Top of Listed records
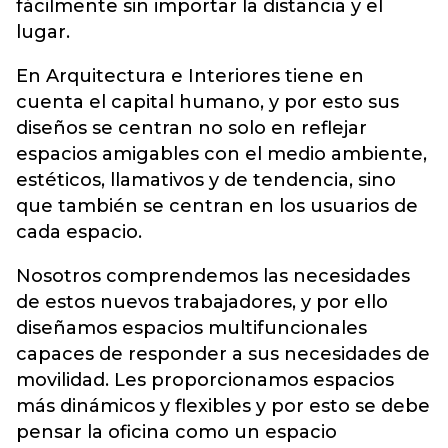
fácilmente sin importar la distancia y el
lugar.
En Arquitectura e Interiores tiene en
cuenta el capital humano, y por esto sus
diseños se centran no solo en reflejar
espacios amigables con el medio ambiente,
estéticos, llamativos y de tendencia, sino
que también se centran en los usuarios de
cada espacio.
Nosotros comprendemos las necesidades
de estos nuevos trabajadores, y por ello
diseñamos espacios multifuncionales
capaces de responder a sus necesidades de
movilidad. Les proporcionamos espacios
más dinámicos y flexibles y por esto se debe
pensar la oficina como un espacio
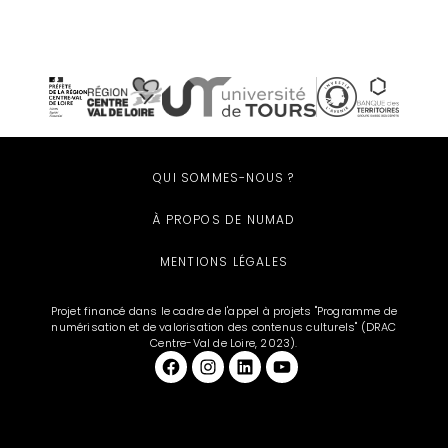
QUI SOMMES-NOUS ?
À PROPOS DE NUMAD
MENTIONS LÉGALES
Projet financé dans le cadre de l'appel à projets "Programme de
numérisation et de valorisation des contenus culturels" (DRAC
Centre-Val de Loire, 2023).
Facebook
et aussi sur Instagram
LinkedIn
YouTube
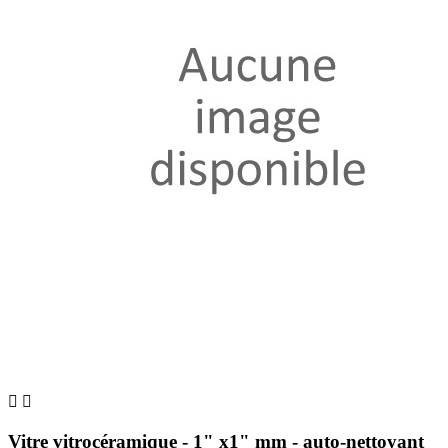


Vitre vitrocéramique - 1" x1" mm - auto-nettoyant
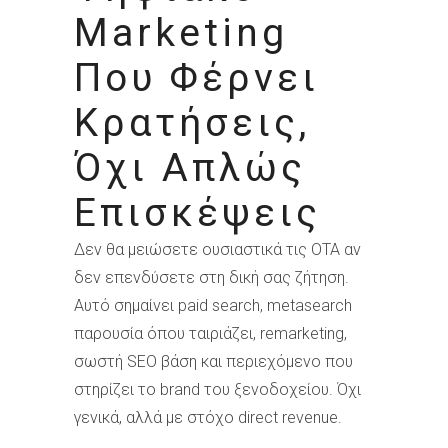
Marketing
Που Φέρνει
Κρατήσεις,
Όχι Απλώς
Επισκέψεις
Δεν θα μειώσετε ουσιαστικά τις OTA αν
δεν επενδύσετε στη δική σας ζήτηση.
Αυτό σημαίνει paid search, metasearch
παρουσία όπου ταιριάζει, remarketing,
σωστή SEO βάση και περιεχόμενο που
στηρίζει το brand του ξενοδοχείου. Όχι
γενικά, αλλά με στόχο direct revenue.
Bottom of Listed records
Top of Listed records
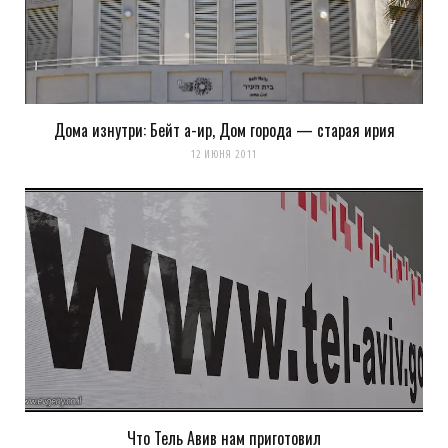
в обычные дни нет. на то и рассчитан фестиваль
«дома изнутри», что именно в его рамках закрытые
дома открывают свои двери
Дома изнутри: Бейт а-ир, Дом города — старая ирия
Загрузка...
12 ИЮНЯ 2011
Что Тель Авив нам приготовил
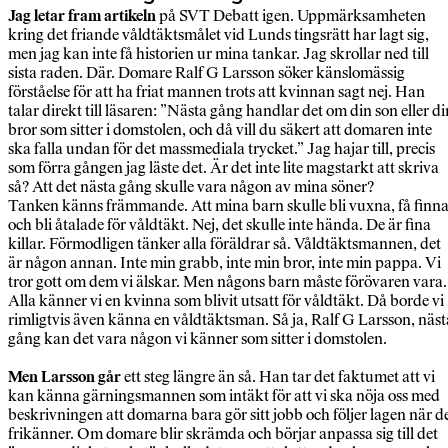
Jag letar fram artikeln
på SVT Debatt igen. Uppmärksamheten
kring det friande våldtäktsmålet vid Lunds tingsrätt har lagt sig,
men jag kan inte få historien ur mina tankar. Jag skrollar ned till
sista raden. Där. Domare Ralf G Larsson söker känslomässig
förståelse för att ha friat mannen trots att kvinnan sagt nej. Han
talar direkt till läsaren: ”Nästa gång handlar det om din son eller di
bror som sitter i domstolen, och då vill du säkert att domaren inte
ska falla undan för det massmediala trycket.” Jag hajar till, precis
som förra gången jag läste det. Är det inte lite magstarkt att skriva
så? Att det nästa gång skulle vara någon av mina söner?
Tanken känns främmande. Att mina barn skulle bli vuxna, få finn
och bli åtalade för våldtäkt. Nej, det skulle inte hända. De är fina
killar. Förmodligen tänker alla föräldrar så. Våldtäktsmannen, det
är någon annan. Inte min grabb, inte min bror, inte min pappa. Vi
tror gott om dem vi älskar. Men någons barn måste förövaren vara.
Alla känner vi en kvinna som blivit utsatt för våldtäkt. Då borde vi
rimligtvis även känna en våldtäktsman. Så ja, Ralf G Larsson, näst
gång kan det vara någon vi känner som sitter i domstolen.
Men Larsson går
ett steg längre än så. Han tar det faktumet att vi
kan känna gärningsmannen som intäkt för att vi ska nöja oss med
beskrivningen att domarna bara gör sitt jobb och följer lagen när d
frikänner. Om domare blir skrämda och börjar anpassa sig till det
Bottom of Listed records
Problem. Transcribe the lines above exactly, beginning at the one with "fácilmente sin importar la distancia y el" and ending at the one with "γενικά, αλλά με στόχο direct revenue.". Include both; exclude the pictures.

Response area.
fácilmente sin importar la distancia y el
lugar.
En Arquitectura e Interiores tiene en
cuenta el capital humano, y por esto sus
diseños se centran no solo en reflejar
espacios amigables con el medio ambiente,
estéticos, llamativos y de tendencia, sino
que también se centran en los usuarios de
cada espacio.
Nosotros comprendemos las necesidades
de estos nuevos trabajadores, y por ello
diseñamos espacios multifuncionales
capaces de responder a sus necesidades de
movilidad. Les proporcionamos espacios
más dinámicos y flexibles y por esto se debe
pensar la oficina como un espacio
QUI SOMMES-NOUS ?
À PROPOS DE NUMAD
MENTIONS LÉGALES
Projet financé dans le cadre de l'appel à projets "Programme de
numérisation et de valorisation des contenus culturels" (DRAC
Centre-Val de Loire, 2023).
Facebook
et aussi sur Instagram
LinkedIn
YouTube


Vitre vitrocéramique - 1" x1" mm - auto-nettoyant
Marketing
Που Φέρνει
Κρατήσεις,
Όχι Απλώς
Επισκέψεις
Δεν θα μειώσετε ουσιαστικά τις OTA αν
δεν επενδύσετε στη δική σας ζήτηση.
Αυτό σημαίνει paid search, metasearch
παρουσία όπου ταιριάζει, remarketing,
σωστή SEO βάση και περιεχόμενο που
στηρίζει το brand του ξενοδοχείου. Όχι
γενικά, αλλά με στόχο direct revenue.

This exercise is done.